(ABOUT THIS TASK):
For the word "result", copy every line of the material that includes it.

(DATA FOR THIS EXERCISE):
<<<<

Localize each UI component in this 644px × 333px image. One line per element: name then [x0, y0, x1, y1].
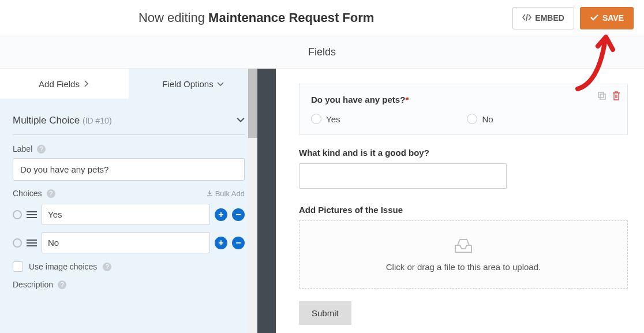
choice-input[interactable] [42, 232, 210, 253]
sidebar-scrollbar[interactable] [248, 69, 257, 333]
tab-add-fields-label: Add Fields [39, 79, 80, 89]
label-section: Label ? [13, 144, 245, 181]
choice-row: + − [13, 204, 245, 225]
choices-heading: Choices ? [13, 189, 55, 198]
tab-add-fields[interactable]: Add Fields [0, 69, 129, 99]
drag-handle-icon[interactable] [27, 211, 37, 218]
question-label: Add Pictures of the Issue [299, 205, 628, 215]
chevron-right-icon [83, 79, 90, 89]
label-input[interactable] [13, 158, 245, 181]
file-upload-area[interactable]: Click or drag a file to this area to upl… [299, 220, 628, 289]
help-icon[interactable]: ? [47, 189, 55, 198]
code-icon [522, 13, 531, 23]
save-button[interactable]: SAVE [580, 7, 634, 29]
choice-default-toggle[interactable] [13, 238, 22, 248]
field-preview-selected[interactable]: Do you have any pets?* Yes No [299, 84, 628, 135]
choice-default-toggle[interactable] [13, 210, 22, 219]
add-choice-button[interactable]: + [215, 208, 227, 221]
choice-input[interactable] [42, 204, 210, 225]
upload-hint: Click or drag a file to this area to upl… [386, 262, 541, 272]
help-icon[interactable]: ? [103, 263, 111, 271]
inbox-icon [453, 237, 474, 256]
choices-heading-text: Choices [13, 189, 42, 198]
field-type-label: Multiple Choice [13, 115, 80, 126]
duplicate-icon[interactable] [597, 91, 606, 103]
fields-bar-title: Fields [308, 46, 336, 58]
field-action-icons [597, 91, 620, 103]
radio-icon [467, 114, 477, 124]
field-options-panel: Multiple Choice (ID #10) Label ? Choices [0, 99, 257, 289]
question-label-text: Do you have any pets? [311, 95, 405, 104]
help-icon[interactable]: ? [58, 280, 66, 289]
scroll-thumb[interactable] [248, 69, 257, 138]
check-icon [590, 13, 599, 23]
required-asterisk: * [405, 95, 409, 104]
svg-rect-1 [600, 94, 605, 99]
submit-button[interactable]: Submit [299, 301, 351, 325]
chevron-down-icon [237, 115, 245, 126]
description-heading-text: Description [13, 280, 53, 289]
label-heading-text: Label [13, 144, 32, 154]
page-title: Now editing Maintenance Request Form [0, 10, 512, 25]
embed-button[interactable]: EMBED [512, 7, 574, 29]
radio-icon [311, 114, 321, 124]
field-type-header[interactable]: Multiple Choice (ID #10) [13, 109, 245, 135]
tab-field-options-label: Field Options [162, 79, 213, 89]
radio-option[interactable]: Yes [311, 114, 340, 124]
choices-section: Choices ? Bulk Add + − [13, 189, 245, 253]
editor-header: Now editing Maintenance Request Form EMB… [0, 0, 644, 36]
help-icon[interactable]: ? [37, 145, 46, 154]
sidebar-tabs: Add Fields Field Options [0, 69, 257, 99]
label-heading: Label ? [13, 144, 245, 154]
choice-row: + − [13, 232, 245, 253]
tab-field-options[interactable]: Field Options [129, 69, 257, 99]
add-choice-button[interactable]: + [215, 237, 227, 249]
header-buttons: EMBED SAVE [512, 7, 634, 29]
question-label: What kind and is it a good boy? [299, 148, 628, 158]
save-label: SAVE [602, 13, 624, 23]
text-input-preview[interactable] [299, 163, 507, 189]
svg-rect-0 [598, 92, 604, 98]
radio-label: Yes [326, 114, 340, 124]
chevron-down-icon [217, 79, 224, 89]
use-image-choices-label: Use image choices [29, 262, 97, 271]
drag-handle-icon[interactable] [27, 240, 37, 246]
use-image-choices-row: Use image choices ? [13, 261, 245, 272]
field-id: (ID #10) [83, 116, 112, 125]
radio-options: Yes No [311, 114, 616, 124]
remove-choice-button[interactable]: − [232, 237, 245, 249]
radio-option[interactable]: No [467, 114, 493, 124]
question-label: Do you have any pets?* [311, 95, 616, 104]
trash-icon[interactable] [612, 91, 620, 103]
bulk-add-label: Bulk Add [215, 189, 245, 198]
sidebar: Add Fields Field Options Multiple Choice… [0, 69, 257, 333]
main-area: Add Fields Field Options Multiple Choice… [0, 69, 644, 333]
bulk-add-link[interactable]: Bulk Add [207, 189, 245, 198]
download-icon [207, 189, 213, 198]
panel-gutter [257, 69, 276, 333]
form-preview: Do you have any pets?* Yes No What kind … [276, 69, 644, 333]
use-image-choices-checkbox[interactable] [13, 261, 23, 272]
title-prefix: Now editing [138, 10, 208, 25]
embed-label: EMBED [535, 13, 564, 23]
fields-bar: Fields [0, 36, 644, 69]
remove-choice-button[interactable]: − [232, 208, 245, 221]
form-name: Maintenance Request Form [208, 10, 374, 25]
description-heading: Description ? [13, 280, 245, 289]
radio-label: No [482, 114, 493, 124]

>>>>
<<<<

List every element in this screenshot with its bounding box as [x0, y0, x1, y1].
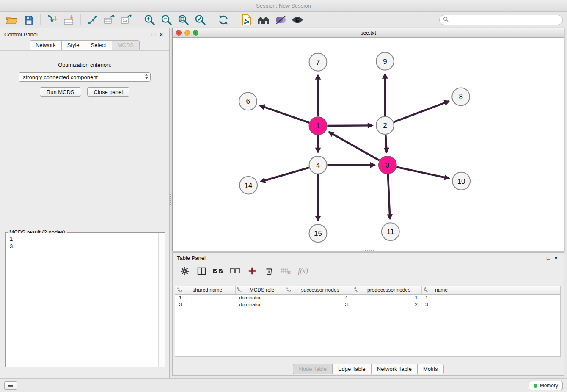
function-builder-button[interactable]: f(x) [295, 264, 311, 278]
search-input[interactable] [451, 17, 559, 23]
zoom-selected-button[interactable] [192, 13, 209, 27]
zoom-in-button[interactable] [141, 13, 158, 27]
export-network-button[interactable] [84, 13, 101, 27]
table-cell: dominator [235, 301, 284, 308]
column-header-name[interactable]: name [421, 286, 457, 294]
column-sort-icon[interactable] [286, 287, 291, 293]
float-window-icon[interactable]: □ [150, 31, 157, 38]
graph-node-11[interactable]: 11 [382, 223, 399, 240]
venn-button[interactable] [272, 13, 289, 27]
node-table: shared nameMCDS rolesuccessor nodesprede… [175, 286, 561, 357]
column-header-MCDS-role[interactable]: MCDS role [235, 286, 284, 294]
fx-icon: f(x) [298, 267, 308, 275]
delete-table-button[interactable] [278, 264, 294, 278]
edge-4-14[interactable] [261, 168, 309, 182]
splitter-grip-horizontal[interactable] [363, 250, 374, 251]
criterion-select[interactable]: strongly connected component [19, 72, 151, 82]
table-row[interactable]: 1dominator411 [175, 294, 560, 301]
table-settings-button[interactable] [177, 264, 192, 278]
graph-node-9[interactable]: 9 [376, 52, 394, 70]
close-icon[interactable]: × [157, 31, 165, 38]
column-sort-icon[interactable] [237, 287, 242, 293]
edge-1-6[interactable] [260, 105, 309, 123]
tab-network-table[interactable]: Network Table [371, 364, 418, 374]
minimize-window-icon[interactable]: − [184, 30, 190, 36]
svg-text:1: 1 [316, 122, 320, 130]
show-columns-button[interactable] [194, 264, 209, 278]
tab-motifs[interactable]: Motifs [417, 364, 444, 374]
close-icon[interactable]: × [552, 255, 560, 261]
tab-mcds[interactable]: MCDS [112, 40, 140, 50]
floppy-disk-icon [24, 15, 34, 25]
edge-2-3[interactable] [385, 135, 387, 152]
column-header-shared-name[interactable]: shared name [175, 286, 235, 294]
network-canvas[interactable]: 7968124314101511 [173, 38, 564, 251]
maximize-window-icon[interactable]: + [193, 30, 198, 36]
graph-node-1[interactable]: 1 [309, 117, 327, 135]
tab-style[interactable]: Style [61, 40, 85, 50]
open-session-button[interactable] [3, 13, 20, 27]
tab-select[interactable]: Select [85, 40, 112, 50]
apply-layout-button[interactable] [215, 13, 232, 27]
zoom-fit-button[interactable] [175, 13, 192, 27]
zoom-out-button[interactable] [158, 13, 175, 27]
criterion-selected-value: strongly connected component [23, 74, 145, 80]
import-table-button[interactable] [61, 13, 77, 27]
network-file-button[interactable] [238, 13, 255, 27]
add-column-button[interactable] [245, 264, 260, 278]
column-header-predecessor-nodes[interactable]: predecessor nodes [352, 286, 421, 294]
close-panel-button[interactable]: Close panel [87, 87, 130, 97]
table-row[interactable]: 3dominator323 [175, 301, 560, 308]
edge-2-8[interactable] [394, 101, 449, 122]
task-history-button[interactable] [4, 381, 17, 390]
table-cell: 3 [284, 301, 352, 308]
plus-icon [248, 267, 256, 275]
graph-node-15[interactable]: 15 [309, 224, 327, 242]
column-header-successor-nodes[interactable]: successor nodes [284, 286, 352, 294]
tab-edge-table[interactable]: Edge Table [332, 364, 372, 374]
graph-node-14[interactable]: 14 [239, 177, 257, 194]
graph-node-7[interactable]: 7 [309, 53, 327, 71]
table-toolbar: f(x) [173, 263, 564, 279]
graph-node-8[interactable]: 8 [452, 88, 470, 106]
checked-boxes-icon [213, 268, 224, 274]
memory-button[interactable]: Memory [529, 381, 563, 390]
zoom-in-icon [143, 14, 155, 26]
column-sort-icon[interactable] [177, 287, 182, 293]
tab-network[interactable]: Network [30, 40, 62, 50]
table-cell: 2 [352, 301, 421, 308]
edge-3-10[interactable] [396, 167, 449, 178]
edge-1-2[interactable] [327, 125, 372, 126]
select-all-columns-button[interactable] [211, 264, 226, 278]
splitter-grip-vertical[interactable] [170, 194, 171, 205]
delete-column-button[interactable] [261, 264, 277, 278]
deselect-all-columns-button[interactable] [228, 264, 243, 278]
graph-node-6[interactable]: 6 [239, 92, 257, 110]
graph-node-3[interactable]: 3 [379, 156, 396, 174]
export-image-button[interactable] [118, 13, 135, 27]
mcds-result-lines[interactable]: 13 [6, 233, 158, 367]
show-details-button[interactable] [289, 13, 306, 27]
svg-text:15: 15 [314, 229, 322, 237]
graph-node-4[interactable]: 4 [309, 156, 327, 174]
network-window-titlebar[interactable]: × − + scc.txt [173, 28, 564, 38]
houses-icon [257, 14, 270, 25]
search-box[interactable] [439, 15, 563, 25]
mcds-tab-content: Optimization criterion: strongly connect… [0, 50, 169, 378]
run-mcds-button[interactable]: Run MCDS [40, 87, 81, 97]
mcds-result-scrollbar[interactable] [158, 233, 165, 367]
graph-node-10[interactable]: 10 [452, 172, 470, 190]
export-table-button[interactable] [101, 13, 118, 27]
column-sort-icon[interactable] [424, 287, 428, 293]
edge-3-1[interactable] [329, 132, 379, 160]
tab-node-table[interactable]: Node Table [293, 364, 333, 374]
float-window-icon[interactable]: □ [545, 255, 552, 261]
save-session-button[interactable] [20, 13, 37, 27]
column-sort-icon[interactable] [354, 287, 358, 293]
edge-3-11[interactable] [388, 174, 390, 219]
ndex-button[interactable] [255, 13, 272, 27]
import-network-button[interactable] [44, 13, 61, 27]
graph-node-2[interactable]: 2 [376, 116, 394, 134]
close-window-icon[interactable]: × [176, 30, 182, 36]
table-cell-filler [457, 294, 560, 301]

>>>>

(OUTPUT FOR THIS EXERCISE):
mcds-result-lines[interactable]: 13 [6, 233, 158, 367]
mcds-result-scrollbar[interactable] [158, 233, 165, 367]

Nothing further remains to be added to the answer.